Data for review.
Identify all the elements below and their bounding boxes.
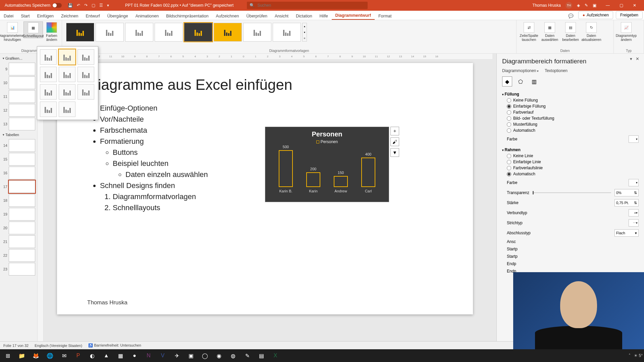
close-button[interactable]: ✕ [628,3,641,8]
compound-picker[interactable]: ≡▾ [629,209,639,217]
redo-icon[interactable]: ↷ [84,3,88,8]
slide-thumb-14[interactable]: 14 [2,139,35,152]
avatar[interactable]: TH [566,2,572,9]
app-icon-1[interactable]: ◐ [86,350,99,361]
slide-thumb-11[interactable]: 11 [2,90,35,103]
tray-chevron[interactable]: ˄ [629,353,631,358]
size-props-tab-icon[interactable]: ▥ [529,76,539,86]
app-icon-8[interactable]: ✎ [241,350,254,361]
layout-5[interactable] [59,67,75,82]
chart-style-2[interactable] [96,23,124,42]
transparency-slider[interactable] [533,192,611,193]
visio-icon[interactable]: V [156,350,169,361]
pane-tab-text-options[interactable]: Textoptionen [545,68,568,73]
app-icon-9[interactable]: ▤ [255,350,268,361]
pane-tab-chart-options[interactable]: Diagrammoptionen [502,68,539,73]
search-box[interactable]: 🔍 [247,2,368,9]
excel-icon[interactable]: X [269,350,282,361]
diamond-icon[interactable]: ◈ [577,3,580,8]
chart-style-4[interactable] [155,23,183,42]
search-input[interactable] [257,3,365,8]
chart-filters-button[interactable]: ▼ [390,148,399,157]
line-none[interactable]: Keine Linie [507,154,639,158]
select-data-button[interactable]: ▦Daten auswählen [540,21,559,42]
chart-legend[interactable]: Personen [269,139,385,144]
share-button[interactable]: Freigeben [616,11,643,19]
weather-widget[interactable]: ☀ 5° [634,353,643,358]
fill-pattern[interactable]: Musterfüllung [507,122,639,127]
layout-9[interactable] [77,84,94,100]
refresh-data-button[interactable]: ↻Daten aktualisieren [582,21,601,42]
slide-thumb-20[interactable]: 20 [2,222,35,234]
app-icon-5[interactable]: ◯ [199,350,211,361]
slide-thumb-23[interactable]: 23 [2,263,35,276]
tab-hilfe[interactable]: Hilfe [316,12,332,20]
onenote-icon[interactable]: N [142,350,155,361]
layout-11[interactable] [59,102,75,117]
app-icon-3[interactable]: ● [128,350,141,361]
chrome-icon[interactable]: 🌐 [44,350,56,361]
bullet-1[interactable]: Einfüge-Optionen [100,103,443,114]
chart-title[interactable]: Personen [269,130,385,138]
slide-canvas[interactable]: Diagramme aus Excel einfügen Einfüge-Opt… [57,63,473,314]
pane-options-icon[interactable]: ▾ [630,56,632,61]
effects-tab-icon[interactable]: ⬠ [516,76,526,86]
vlc-icon[interactable]: ▲ [100,350,113,361]
fill-none[interactable]: Keine Füllung [507,98,639,103]
tab-dictation[interactable]: Dictation [292,12,316,20]
app-icon-7[interactable]: ◍ [227,350,239,361]
slide-thumb-19[interactable]: 19 [2,208,35,221]
accessibility-status[interactable]: ♿ Barrierefreiheit: Untersuchen [88,343,141,348]
tab-entwurf[interactable]: Entwurf [82,12,103,20]
chart-bar-0[interactable]: 500Karin B. [276,145,296,193]
line-gradient[interactable]: Farbverlaufslinie [507,166,639,170]
slide-panel[interactable]: Grafiken... 910111213 Tabellen 141516171… [0,54,38,353]
maximize-button[interactable]: ▢ [614,3,628,8]
quick-layout-button[interactable]: ▦ Schnelllayout [23,21,43,38]
slide-thumb-22[interactable]: 22 [2,249,35,262]
slide-thumb-21[interactable]: 21 [2,235,35,248]
layout-1[interactable] [40,49,57,65]
slide-editor[interactable]: 1615141312111098765432101234567891011121… [38,54,496,353]
explorer-icon[interactable]: 📁 [15,350,28,361]
app-icon-2[interactable]: ▦ [114,350,127,361]
tab-datei[interactable]: Datei [0,12,17,20]
chart-styles-gallery[interactable]: ▴▾≡ [65,21,514,43]
change-chart-type-button[interactable]: 📈Diagrammtyp ändern [616,21,636,42]
chart-style-5-selected[interactable] [184,23,212,42]
user-name[interactable]: Thomas Hruska [532,3,561,8]
gallery-scroll[interactable]: ▴▾≡ [302,23,307,42]
pane-close-icon[interactable]: ✕ [636,56,639,61]
dash-picker[interactable]: ⋯▾ [629,219,639,227]
chart-plot-area[interactable]: 500Karin B.200Karin150Andrew400Carl [269,146,385,193]
tab-uebergaenge[interactable]: Übergänge [104,12,132,20]
chart-bar-1[interactable]: 200Karin [303,167,323,193]
slide-thumb-17[interactable]: 17 [2,180,35,193]
chart-styles-button[interactable]: 🖌 [390,137,399,146]
filename[interactable]: PPT 01 Roter Faden 002.pptx • Auf "diese… [125,3,233,8]
change-colors-button[interactable]: Farben ändern [44,21,59,42]
chart-bar-2[interactable]: 150Andrew [331,171,351,193]
save-icon[interactable]: 💾 [68,3,73,8]
tab-bildschirmpraesentation[interactable]: Bildschirmpräsentation [162,12,212,20]
slide-thumb-9[interactable]: 9 [2,63,35,75]
fill-picture[interactable]: Bild- oder Texturfüllung [507,116,639,121]
slide-thumb-16[interactable]: 16 [2,167,35,179]
fill-gradient[interactable]: Farbverlauf [507,110,639,115]
bullet-5-2[interactable]: Schnelllayouts [113,202,443,213]
edit-data-button[interactable]: ▤Daten bearbeiten [561,21,580,42]
start-button[interactable]: ⊞ [1,350,14,361]
autosave-toggle[interactable]: Automatisches Speichern [5,3,62,8]
line-auto[interactable]: Automatisch [507,172,639,176]
section-border[interactable]: Rahmen [502,147,639,152]
touch-mode-icon[interactable]: ☰ [99,3,103,8]
slide-thumb-15[interactable]: 15 [2,153,35,166]
line-color-picker[interactable]: ▾ [629,179,639,186]
chart-style-3[interactable] [125,23,153,42]
fill-color-picker[interactable]: ▾ [629,135,639,143]
fill-line-tab-icon[interactable]: ◆ [502,76,512,86]
fill-solid[interactable]: Einfarbige Füllung [507,104,639,109]
telegram-icon[interactable]: ✈ [170,350,183,361]
tab-diagrammentwurf[interactable]: Diagrammentwurf [332,11,375,20]
tab-animationen[interactable]: Animationen [132,12,163,20]
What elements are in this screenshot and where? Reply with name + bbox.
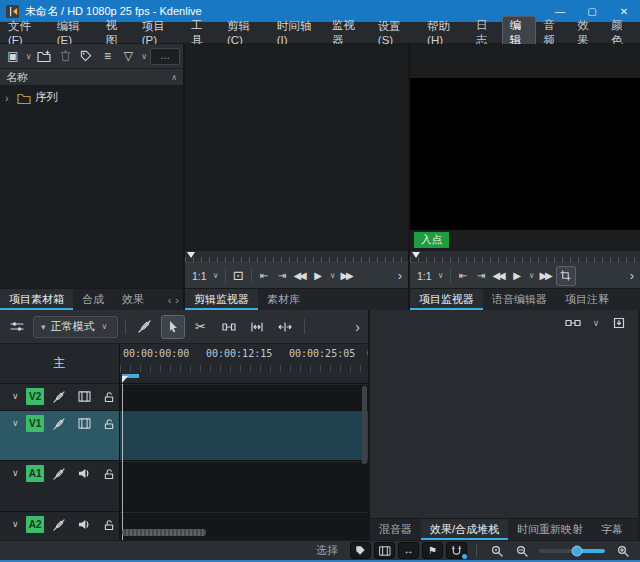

Problem.
Output the lines above in full and exactly as given, omitting any pictures.

Problem solution.
Identify all the elements below and their bounding boxes.
close-button[interactable]: ✕ [628,3,641,8]
compound-picker[interactable]: ≡▾ [629,209,639,217]
redo-icon[interactable]: ↷ [84,3,88,8]
slide-thumb-14[interactable]: 14 [2,139,35,152]
avatar[interactable]: TH [566,2,572,9]
app-icon-1[interactable]: ◐ [86,350,99,361]
slide-thumb-11[interactable]: 11 [2,90,35,103]
tray-chevron[interactable]: ˄ [629,353,631,358]
size-props-tab-icon[interactable]: ▥ [529,76,539,86]
app-icon-8[interactable]: ✎ [241,350,254,361]
layout-5[interactable] [59,67,75,82]
chart-style-2[interactable] [96,23,124,42]
transparency-slider[interactable] [533,192,611,193]
visio-icon[interactable]: V [156,350,169,361]
pane-tab-text-options[interactable]: Textoptionen [545,68,568,73]
app-icon-9[interactable]: ▤ [255,350,268,361]
pane-tab-chart-options[interactable]: Diagrammoptionen [502,68,539,73]
search-box[interactable]: 🔍 [247,2,368,9]
excel-icon[interactable]: X [269,350,282,361]
diamond-icon[interactable]: ◈ [577,3,580,8]
chart-style-4[interactable] [155,23,183,42]
search-input[interactable] [257,3,365,8]
chart-filters-button[interactable]: ▼ [390,148,399,157]
line-none[interactable]: Keine Linie [507,154,639,158]
select-data-button[interactable]: ▦Daten auswählen [540,21,559,42]
chart-legend[interactable]: Personen [269,139,385,144]
share-button[interactable]: Freigeben [616,11,643,19]
weather-widget[interactable]: ☀ 5° [634,353,643,358]
fill-pattern[interactable]: Musterfüllung [507,122,639,127]
layout-9[interactable] [77,84,94,100]
refresh-data-button[interactable]: ↻Daten aktualisieren [582,21,601,42]
slide-thumb-20[interactable]: 20 [2,222,35,234]
app-icon-5[interactable]: ◯ [199,350,211,361]
slide-thumb-23[interactable]: 23 [2,263,35,276]
tab-hilfe[interactable]: Hilfe [316,12,332,20]
onenote-icon[interactable]: N [142,350,155,361]
layout-11[interactable] [59,102,75,117]
app-icon-3[interactable]: ● [128,350,141,361]
chrome-icon[interactable]: 🌐 [44,350,56,361]
bullet-1[interactable]: Einfüge-Optionen [100,103,443,114]
chart-title[interactable]: Personen [269,130,385,138]
slide-canvas[interactable]: Diagramme aus Excel einfügen Einfüge-Opt… [57,63,473,314]
pane-options-icon[interactable]: ▾ [630,56,632,61]
effects-tab-icon[interactable]: ⬠ [516,76,526,86]
vlc-icon[interactable]: ▲ [100,350,113,361]
fill-none[interactable]: Keine Füllung [507,98,639,103]
tab-dictation[interactable]: Dictation [292,12,316,20]
app-icon-7[interactable]: ◍ [227,350,239,361]
slide-thumb-19[interactable]: 19 [2,208,35,221]
accessibility-status[interactable]: ♿ Barrierefreiheit: Untersuchen [88,343,141,348]
tab-entwurf[interactable]: Entwurf [82,12,103,20]
chart-bar-0[interactable]: 500Karin B. [276,145,296,193]
line-gradient[interactable]: Farbverlaufslinie [507,166,639,170]
slide-panel[interactable]: Grafiken... 910111213 Tabellen 141516171… [0,54,38,353]
maximize-button[interactable]: ▢ [614,3,628,8]
quick-layout-button[interactable]: ▦ Schnelllayout [23,21,43,38]
slide-thumb-22[interactable]: 22 [2,249,35,262]
slide-thumb-21[interactable]: 21 [2,235,35,248]
layout-1[interactable] [40,49,57,65]
slide-editor[interactable]: 1615141312111098765432101234567891011121… [38,54,496,353]
explorer-icon[interactable]: 📁 [15,350,28,361]
app-icon-2[interactable]: ▦ [114,350,127,361]
tab-datei[interactable]: Datei [0,12,17,20]
chart-styles-gallery[interactable]: ▴▾≡ [65,21,514,43]
change-chart-type-button[interactable]: 📈Diagrammtyp ändern [616,21,636,42]
chart-style-5-selected[interactable] [184,23,212,42]
user-name[interactable]: Thomas Hruska [532,3,561,8]
gallery-scroll[interactable]: ▴▾≡ [302,23,307,42]
pane-close-icon[interactable]: ✕ [636,56,639,61]
dash-picker[interactable]: ⋯▾ [629,219,639,227]
chart-plot-area[interactable]: 500Karin B.200Karin150Andrew400Carl [269,146,385,193]
tab-uebergaenge[interactable]: Übergänge [104,12,132,20]
chart-bar-1[interactable]: 200Karin [303,167,323,193]
slide-thumb-17[interactable]: 17 [2,180,35,193]
chart-styles-button[interactable]: 🖌 [390,137,399,146]
filename[interactable]: PPT 01 Roter Faden 002.pptx • Auf "diese… [125,3,233,8]
change-colors-button[interactable]: Farben ändern [44,21,59,42]
chart-bar-2[interactable]: 150Andrew [331,171,351,193]
save-icon[interactable]: 💾 [68,3,73,8]
tab-bildschirmpraesentation[interactable]: Bildschirmpräsentation [162,12,212,20]
slide-thumb-9[interactable]: 9 [2,63,35,75]
fill-picture[interactable]: Bild- oder Texturfüllung [507,116,639,121]
slide-thumb-16[interactable]: 16 [2,167,35,179]
fill-gradient[interactable]: Farbverlauf [507,110,639,115]
bullet-5-2[interactable]: Schnelllayouts [113,202,443,213]
edit-data-button[interactable]: ▤Daten bearbeiten [561,21,580,42]
start-button[interactable]: ⊞ [1,350,14,361]
autosave-toggle[interactable]: Automatisches Speichern [5,3,62,8]
line-auto[interactable]: Automatisch [507,172,639,176]
section-border[interactable]: Rahmen [502,147,639,152]
touch-mode-icon[interactable]: ☰ [99,3,103,8]
slide-thumb-15[interactable]: 15 [2,153,35,166]
line-color-picker[interactable]: ▾ [629,179,639,186]
chart-style-3[interactable] [125,23,153,42]
fill-color-picker[interactable]: ▾ [629,135,639,143]
fill-line-tab-icon[interactable]: ◆ [502,76,512,86]
fill-solid[interactable]: Einfarbige Füllung [507,104,639,109]
telegram-icon[interactable]: ✈ [170,350,183,361]
tab-diagrammentwurf[interactable]: Diagrammentwurf [332,11,375,20]
tab-animationen[interactable]: Animationen [132,12,163,20]
What elements are in this screenshot and where? Reply with name + bbox.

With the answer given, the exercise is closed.